In high school, Nan and I swore we’d never cancel standing plans with a girlfriend at a moment’s notice to accept a date with a guy. Even if he was cute. In this case, I would have been tempted to change the forty-year-old rule, but Nan had moved from New Orleans to Massachusetts after Katrina. For the past several years, she had only come south in the spring for her job as art director for Jazz Fest. She’d steal away from the intense work marathon for a few days before the festival and head from New Orleans to the Bay. We’d have forty-eight hours to catch up on a year's worth of friendship.
I sigh in a martyr-like way to make her feel guilty and start composing a note expressing my regrets.
“How well do you know this guy?” Nan asks. “Is he cute?”
I explain our light acquaintance, and admit that I think he’s handsome. “And now we know he can write a great letter,” I offer. “And he’s not an axe-murderer. Someone would have told me. Stuff like that gets around in a small town.”
Nan points out that he’s from Pass Christian.
“Gossip that good would cross the bridge,” I counter. I send off the response to Larry, asking for a rain-check, wondering if I’ll ever hear from him again.
It occurs to both Nan and me how odd it is to be in our fifties and talking like high school girls about a prom date. Nan never married at all and my own twelve-year marriage had ended in an amicable divorce nearly fifteen years before. According to common lore, women our age had a better chance of being offed in a terrorist attack than walking down the aisle.
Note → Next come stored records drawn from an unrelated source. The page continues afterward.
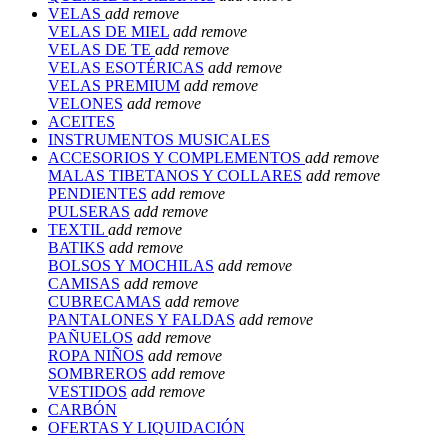
VELAS
add
remove
VELAS DE MIEL
add
remove
VELAS DE TE
add
remove
VELAS ESOTÉRICAS
add
remove
VELAS PREMIUM
add
remove
VELONES
add
remove
ACEITES
INSTRUMENTOS MUSICALES
ACCESORIOS Y COMPLEMENTOS
add
remove
MALAS TIBETANOS Y COLLARES
add
remove
PENDIENTES
add
remove
PULSERAS
add
remove
TEXTIL
add
remove
BATIKS
add
remove
BOLSOS Y MOCHILAS
add
remove
CAMISAS
add
remove
CUBRECAMAS
add
remove
PANTALONES Y FALDAS
add
remove
PAÑUELOS
add
remove
ROPA NIÑOS
add
remove
SOMBREROS
add
remove
VESTIDOS
add
remove
CARBÓN
OFERTAS Y LIQUIDACIÓN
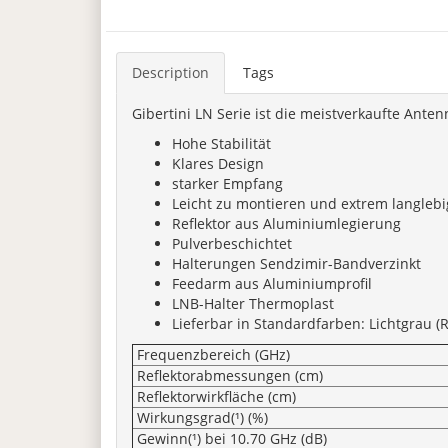
Description
Tags
Gibertini LN Serie ist die meistverkaufte Ante
Hohe Stabilität
Klares Design
starker Empfang
Leicht zu montieren und extrem langlebi
Reflektor aus Aluminiumlegierung
Pulverbeschichtet
Halterungen Sendzimir-Bandverzinkt
Feedarm aus Aluminiumprofil
LNB-Halter Thermoplast
Lieferbar in Standardfarben: Lichtgrau (RA
Frequenzbereich (GHz)
Reflektorabmessungen (cm)
Reflektorwirkfläche (cm)
Wirkungsgrad(¹) (%)
Gewinn(¹) bei 10.70 GHz (dB)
Nan and I enjoy the rest of our visit and a few weeks later, I claim my rain-check date. And another. Then another. I suggest a long walk on the beach. I want to see how this man will relate with my dogs. He runs and throws balls into the water for them. Afterward, my pitifully fearful rescue, Buster – who normally has to know someone weeks before he’ll tolerate being petted - rests his head on Larry’s knee.
A week later, Larry invites me to travel to San Francisco with him for a few days. He has tickets to a Grateful Dead concert. The fact that he likes the Grateful Dead and would travel across the country to see them scores big points. Just thinking about the trip peels about thirty years off my age and I start fretting about what I would wear to the concert. I call Nan to make sure I haven’t lost my mind.
“You have to go!” she commands, the prerogative of an old childhood friend.
“What if we have an awful time?” I ask.
“Then you’ll know right out of the box if he’s the guy for you or not. Better to know sooner than later. And you’ll have a chance to see how he behaves in airports.”
She doesn’t have to explain. We both know that men who get angry in airports are men who don’t make good partners. Since every trip involving air travel in recent years provides a perfectly justifiable reason to lose one’s temper, Larry will be tested. So even though I have developed a a mid-life fear of flying, I accept the invitation.
The flight out of Gulfport is delayed and we miss our connection in Dallas. Larry finds this amusing. We enjoy a leisurely lunch in the airport, after which he clowns around a huge contemporary sculpture in the lobby.
In California, we spend the days before the concert driving from Sausalito - where Larry used to live - up the stunning coastline. We find we travel well together. One day while exploring the winding roads, I sing every single song from the Sound of Music a capella. He’s not annoyed and actually thinks it’s hilarious.
At the concert a few days later, I realize I needn't have worried about feeling out of place - the audience is equally split between college kids and aging baby boomers. The Dead has never sounded better and my guitar hero from the Allman Brothers, Warren Haynes, practically melts the strings with his leads. They've gotten better with age, I think. Why can't we?
But while the trip is a huge happy-memory maker, the part that most wins my heart is sitting next to Larry during those long, sometimes turbulent flights and discovering that when I hold his hand, my fear of flying dissipates and then disappears.